WORK TO COMPLETE: Please find all lines containing "淳中科技" in the listing below and copy them.

PROVIDED DATA:
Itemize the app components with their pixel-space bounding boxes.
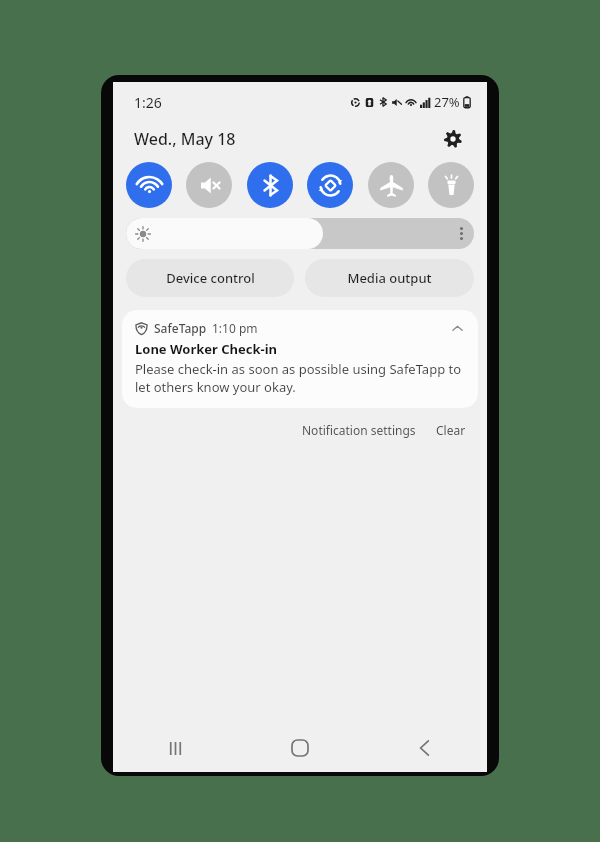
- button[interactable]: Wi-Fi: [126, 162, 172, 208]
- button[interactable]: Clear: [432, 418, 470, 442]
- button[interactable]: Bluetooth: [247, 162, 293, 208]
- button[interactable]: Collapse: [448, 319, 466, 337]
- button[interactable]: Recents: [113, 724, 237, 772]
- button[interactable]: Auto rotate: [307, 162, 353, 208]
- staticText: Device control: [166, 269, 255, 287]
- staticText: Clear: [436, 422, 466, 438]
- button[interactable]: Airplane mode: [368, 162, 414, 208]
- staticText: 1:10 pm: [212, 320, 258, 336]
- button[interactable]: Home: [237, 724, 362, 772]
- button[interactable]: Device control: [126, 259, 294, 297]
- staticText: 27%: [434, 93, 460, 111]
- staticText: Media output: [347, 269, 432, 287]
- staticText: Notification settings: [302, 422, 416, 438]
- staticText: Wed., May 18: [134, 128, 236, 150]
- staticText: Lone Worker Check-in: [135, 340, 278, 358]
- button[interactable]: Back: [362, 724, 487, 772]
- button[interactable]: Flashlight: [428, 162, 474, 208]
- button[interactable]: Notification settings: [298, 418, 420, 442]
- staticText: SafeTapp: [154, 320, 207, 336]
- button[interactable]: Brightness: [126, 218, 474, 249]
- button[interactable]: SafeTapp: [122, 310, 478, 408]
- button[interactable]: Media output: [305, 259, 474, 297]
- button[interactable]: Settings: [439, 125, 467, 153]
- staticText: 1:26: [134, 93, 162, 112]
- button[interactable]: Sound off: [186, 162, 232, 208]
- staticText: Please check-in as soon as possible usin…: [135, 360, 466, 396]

* * *

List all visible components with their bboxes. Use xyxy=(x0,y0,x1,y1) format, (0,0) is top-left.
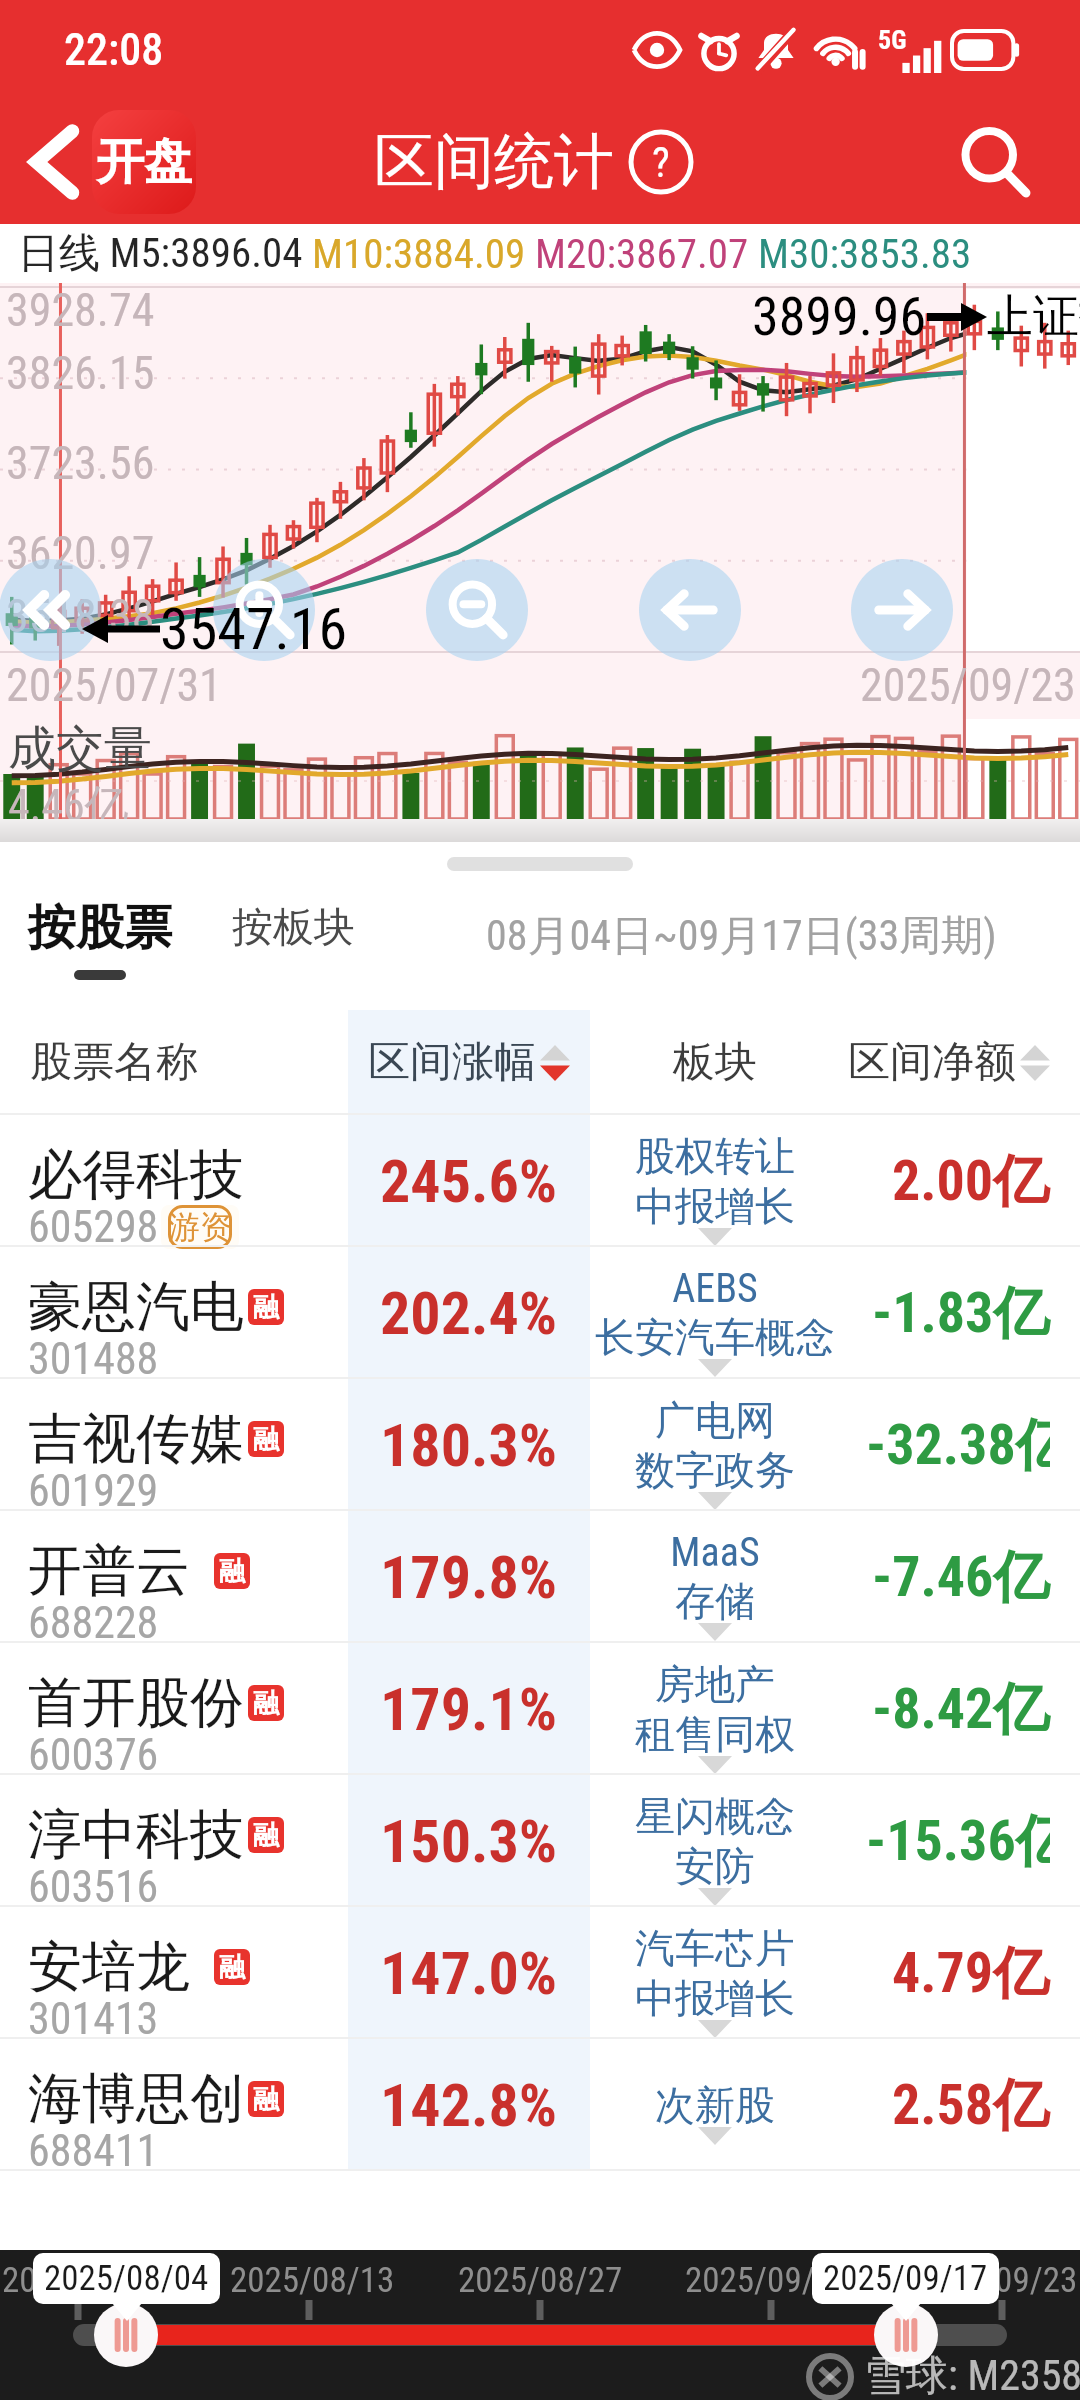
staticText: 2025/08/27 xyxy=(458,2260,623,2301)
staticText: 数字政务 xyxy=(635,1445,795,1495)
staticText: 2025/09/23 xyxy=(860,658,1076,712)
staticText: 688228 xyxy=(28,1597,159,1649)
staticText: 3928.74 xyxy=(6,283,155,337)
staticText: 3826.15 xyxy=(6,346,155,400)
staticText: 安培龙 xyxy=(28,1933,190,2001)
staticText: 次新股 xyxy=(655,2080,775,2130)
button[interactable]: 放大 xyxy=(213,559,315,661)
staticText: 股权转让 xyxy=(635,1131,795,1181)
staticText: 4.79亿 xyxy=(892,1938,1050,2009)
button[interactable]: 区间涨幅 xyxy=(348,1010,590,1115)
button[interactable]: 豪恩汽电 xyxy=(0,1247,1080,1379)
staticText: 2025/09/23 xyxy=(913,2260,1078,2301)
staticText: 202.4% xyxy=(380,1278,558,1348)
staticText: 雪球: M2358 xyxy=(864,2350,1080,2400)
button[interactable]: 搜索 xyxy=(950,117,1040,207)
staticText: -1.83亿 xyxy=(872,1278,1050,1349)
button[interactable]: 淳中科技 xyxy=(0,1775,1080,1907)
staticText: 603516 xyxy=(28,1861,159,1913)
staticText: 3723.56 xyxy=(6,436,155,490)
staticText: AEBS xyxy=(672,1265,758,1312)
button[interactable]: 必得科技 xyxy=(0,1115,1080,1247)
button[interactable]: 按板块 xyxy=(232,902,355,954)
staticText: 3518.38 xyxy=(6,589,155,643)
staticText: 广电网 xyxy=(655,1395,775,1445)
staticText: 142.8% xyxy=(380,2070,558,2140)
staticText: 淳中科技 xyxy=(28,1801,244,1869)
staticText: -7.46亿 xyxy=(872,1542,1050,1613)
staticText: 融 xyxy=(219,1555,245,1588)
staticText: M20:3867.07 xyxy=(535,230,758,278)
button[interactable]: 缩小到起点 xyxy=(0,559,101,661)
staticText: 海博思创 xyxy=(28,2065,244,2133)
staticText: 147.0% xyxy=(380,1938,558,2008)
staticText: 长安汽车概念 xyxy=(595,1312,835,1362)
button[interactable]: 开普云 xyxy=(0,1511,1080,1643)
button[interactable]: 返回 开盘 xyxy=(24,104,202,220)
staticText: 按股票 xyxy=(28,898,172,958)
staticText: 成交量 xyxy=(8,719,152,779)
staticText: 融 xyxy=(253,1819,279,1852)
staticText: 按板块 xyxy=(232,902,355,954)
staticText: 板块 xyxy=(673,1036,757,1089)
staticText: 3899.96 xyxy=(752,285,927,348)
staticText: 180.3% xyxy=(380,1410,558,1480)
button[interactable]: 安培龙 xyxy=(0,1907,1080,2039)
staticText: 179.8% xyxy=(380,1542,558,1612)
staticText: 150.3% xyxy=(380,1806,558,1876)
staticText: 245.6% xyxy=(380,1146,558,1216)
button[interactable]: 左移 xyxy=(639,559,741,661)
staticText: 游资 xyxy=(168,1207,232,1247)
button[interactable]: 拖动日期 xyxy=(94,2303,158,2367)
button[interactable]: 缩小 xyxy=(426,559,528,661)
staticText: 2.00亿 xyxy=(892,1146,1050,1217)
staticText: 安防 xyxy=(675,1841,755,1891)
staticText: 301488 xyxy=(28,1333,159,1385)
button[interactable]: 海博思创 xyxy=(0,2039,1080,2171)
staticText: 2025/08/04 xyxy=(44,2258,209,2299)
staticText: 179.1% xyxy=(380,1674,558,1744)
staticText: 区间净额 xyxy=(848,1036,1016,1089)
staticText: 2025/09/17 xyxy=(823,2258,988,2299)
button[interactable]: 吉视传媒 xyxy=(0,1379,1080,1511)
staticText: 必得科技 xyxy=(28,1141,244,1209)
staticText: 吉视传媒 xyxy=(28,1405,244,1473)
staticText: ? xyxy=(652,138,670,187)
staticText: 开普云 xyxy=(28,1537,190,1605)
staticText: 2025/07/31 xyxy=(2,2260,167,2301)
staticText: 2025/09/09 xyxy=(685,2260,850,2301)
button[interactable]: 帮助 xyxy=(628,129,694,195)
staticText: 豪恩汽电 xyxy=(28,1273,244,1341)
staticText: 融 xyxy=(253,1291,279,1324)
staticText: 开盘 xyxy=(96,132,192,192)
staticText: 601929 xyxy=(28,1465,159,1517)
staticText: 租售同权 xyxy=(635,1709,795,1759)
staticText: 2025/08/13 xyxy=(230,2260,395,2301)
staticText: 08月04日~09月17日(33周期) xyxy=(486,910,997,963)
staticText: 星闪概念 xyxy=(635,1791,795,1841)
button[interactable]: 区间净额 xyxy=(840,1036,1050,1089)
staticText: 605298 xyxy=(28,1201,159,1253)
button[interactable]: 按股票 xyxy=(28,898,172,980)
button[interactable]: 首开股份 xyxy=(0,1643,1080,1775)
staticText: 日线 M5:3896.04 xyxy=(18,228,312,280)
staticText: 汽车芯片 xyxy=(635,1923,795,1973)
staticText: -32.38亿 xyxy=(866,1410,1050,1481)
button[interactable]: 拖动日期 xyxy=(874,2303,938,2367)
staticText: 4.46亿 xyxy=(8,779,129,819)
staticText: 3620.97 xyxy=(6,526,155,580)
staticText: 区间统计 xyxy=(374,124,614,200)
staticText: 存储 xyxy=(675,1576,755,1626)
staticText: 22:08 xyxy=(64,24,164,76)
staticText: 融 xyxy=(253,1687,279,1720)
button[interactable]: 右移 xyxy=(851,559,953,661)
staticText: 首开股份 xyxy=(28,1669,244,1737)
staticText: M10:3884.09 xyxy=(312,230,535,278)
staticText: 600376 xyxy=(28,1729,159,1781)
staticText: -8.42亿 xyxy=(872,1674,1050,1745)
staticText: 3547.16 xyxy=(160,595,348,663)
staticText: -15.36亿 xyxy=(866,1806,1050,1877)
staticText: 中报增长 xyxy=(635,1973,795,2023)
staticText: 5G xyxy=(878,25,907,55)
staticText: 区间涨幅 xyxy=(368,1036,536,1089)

ANSWER TO THE PROBLEM:
button[interactable]: 淳中科技 xyxy=(0,1775,1080,1907)
staticText: 淳中科技 xyxy=(28,1801,244,1869)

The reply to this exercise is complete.